> [Task description]:
Read the lines below, and copy any that contain the string "cell".

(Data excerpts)

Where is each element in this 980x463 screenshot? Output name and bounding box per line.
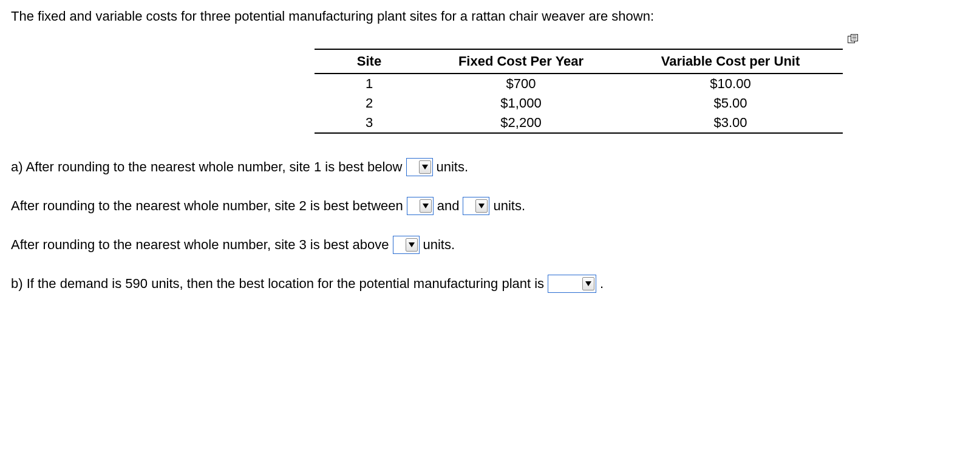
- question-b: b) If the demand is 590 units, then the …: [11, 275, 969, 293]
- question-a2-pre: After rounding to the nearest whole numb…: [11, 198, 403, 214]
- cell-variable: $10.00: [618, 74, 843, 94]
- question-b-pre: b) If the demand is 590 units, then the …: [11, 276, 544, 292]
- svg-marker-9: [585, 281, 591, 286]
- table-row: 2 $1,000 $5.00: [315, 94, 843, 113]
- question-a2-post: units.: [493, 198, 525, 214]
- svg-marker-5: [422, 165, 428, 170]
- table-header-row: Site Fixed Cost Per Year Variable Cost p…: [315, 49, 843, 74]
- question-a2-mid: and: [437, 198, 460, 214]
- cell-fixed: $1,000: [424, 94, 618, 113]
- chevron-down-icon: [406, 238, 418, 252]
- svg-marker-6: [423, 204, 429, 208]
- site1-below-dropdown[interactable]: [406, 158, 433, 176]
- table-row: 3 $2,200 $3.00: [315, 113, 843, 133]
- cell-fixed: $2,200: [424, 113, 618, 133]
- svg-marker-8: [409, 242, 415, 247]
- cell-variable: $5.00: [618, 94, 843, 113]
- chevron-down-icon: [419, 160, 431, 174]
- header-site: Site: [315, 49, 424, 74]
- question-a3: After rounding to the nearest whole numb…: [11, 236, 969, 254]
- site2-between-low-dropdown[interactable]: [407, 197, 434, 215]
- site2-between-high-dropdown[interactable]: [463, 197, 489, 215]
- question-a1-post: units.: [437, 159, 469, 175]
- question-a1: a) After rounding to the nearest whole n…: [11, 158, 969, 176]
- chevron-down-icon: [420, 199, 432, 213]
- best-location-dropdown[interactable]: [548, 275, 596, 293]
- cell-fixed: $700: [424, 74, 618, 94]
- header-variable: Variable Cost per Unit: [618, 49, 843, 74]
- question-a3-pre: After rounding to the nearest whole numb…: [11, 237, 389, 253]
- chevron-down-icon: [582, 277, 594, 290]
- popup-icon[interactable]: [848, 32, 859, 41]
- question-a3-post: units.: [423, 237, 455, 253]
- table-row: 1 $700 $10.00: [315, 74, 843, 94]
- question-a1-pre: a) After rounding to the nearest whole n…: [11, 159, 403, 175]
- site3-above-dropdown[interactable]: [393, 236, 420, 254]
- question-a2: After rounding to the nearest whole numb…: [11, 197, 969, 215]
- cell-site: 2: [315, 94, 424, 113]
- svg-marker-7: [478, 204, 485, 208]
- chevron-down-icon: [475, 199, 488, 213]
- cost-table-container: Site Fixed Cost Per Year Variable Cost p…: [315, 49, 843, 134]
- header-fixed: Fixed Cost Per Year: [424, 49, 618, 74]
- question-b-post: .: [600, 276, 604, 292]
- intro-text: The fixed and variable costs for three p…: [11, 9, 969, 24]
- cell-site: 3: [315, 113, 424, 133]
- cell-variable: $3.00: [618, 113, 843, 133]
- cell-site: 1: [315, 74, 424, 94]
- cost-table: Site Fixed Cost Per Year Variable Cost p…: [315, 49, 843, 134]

> [Output below]:
- cell-variable: $10.00: [618, 74, 843, 94]
- cell-fixed: $1,000: [424, 94, 618, 113]
- cell-fixed: $2,200: [424, 113, 618, 133]
- cell-variable: $5.00: [618, 94, 843, 113]
- cell-fixed: $700: [424, 74, 618, 94]
- cell-site: 2: [315, 94, 424, 113]
- cell-site: 3: [315, 113, 424, 133]
- cell-variable: $3.00: [618, 113, 843, 133]
- cell-site: 1: [315, 74, 424, 94]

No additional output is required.